I can’t add much to MGK’s definitive explanations of why Betty Cooper is insane, but I just wanted to make note of one thing I found recently. When I called MGK’s attention to the first page of this story, I hadn’t actually seen the rest of the story. And I assumed that if I ever saw the original context, it would make Betty’s behaviour look less — what’s the word — terrifying and homicidal. I mean, Archie comics have done a lot of WTF stories over the years, but they wouldn’t actually build a six-page comedy story around their readership’s favourite character trying to murder the hero, would they?
But I recently happened to see that story (“Woman Scorned” from Archie # 156, July 1965), and, in fact, that first page was exactly what it looked like: the introduction to a six-page story where Betty goes bonkers and attempts to rub Archie out (not in the good way) in retaliation for a broken date. Moreover, the story establishes that Betty doesn’t care whether innocent bystanders get hurt, that Jughead is the only person who is fully aware of her violent insanity (and therefore has sense enough to be scared to death of her), that the only remorse Betty feels is over her failure to finish Archie off, that when she’s happy, she’s even more dangerous, and that Archie is an idiot. Okay, that last one may have been established elsewhere.

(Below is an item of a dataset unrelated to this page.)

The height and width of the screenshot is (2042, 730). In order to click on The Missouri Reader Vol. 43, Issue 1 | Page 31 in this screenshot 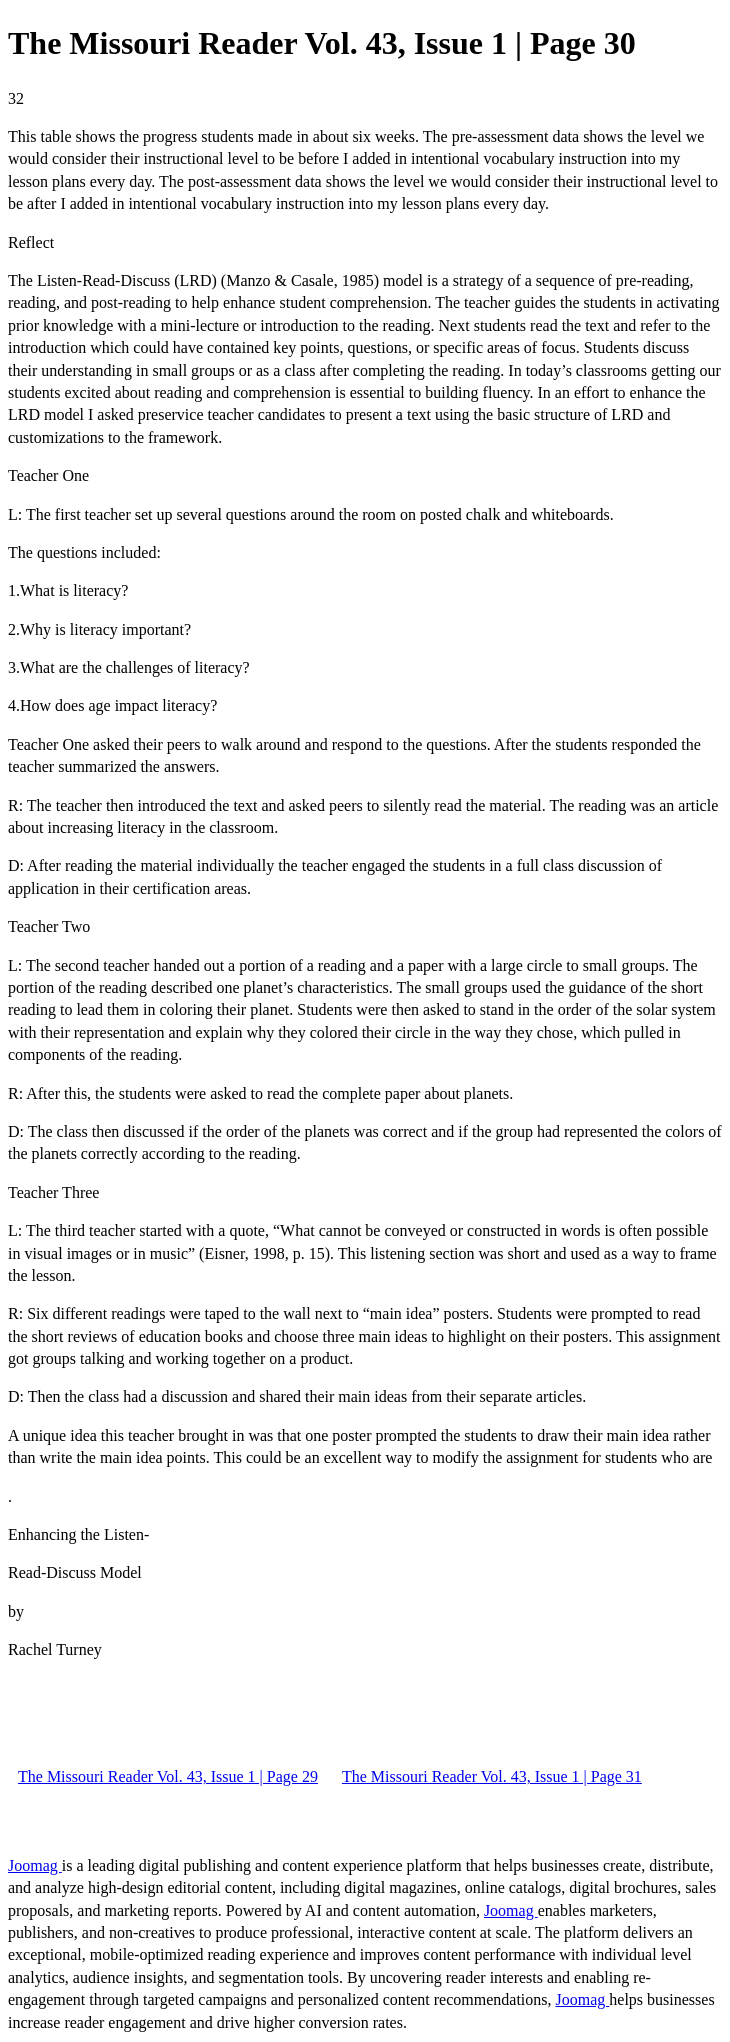, I will do `click(492, 1776)`.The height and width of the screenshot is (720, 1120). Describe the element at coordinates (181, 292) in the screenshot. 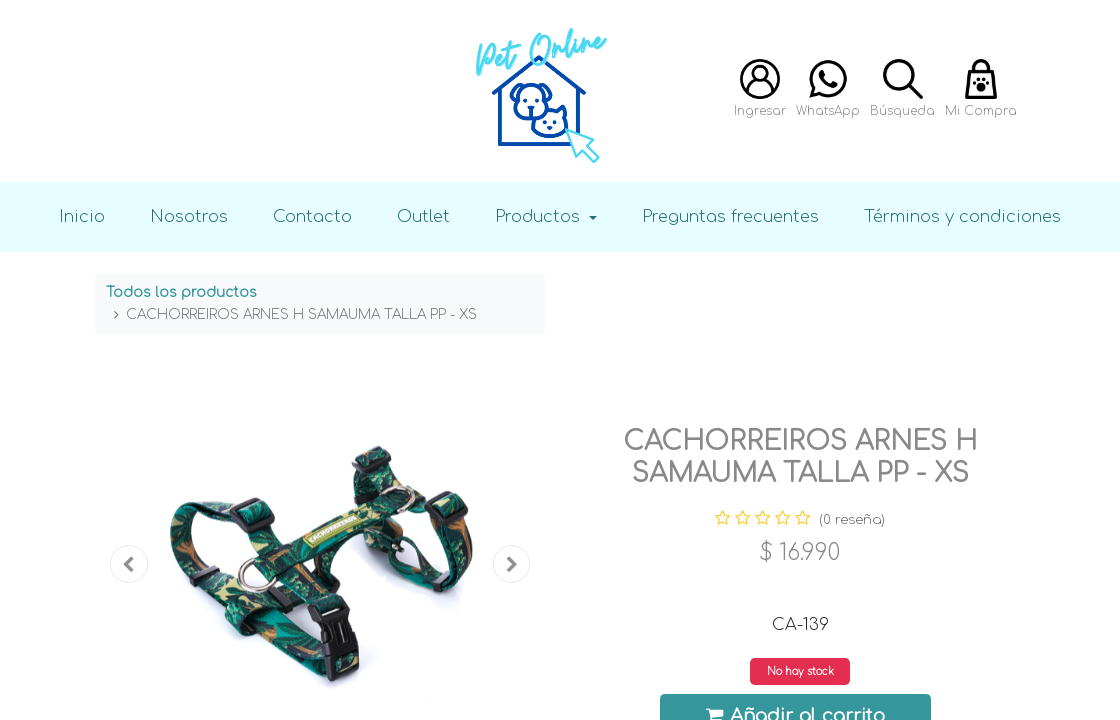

So basically, Harry Lucey and Frank Doyle (I don’t know for sure that he wrote it, but he’s the likeliest guess for any Archie story that’s actually funny) confirmed every theory their future readers would ever have about Betty’s mental state. I don’t know whether to feel good or bad about this; it’s like finding a Silver Age Superman story where they actually tell you that Superman is a dick.
One separate thing I wanted to note here, because it can’t really sustain a full post, is that a way to tell the well-written Archie stories from the poorly-written ones is that the well-written ones usually have a joke on the first page, if not the first panel. Frank Doyle in particular would almost always try to have something funny on the first page, even if it was just a throwaway line of dialogue. Bad comedy stories in comics — not just from Archie, obviously, but from any company — tend to use the first page and even the second for nothing but exposition. Which, when you’ve only got six pages, means that a hefty chunk of the story has nothing funny in it. Not the best way to write comedy.